(RECORDS FOR THIS EXERCISE begins)

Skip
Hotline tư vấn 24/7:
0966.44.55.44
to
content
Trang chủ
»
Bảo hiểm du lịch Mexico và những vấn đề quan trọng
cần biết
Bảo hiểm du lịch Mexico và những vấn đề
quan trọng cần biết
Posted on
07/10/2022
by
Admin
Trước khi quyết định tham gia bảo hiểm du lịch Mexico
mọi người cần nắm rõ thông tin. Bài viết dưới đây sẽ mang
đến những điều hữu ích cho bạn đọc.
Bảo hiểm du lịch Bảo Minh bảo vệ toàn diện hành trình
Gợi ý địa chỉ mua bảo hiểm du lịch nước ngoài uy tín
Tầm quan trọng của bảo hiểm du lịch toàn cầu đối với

(RECORDS FOR THIS EXERCISE ends)

• _EXERCISE INSTRUCTIONS_:
For the word "quan", tally the lines above that hold it and answer with the number alone.

• _ANSWER SPACE_:
3